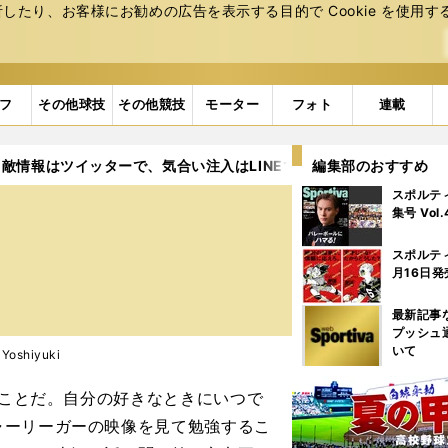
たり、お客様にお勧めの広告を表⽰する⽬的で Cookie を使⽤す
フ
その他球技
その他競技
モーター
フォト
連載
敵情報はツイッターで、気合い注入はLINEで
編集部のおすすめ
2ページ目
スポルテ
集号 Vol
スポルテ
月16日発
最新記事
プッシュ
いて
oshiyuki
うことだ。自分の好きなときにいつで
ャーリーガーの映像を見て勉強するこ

---

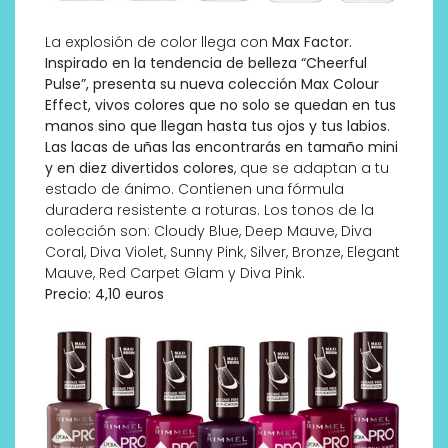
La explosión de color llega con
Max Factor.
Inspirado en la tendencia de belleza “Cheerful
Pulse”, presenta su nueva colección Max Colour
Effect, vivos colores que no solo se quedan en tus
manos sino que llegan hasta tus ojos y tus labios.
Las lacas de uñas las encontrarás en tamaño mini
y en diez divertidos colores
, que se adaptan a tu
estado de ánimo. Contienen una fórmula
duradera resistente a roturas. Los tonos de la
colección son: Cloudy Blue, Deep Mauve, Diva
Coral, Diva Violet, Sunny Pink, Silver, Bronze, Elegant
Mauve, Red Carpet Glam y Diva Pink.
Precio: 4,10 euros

*What is required*:
Output exactly one stretch of the listing: from the line containing "Inspirado en la" through the line containing "Precio: 4,10 euros", both end lines included.

*Answer for the task*:
Inspirado en la tendencia de belleza “Cheerful
Pulse”, presenta su nueva colección Max Colour
Effect, vivos colores que no solo se quedan en tus
manos sino que llegan hasta tus ojos y tus labios.
Las lacas de uñas las encontrarás en tamaño mini
y en diez divertidos colores
, que se adaptan a tu
estado de ánimo. Contienen una fórmula
duradera resistente a roturas. Los tonos de la
colección son: Cloudy Blue, Deep Mauve, Diva
Coral, Diva Violet, Sunny Pink, Silver, Bronze, Elegant
Mauve, Red Carpet Glam y Diva Pink.
Precio: 4,10 euros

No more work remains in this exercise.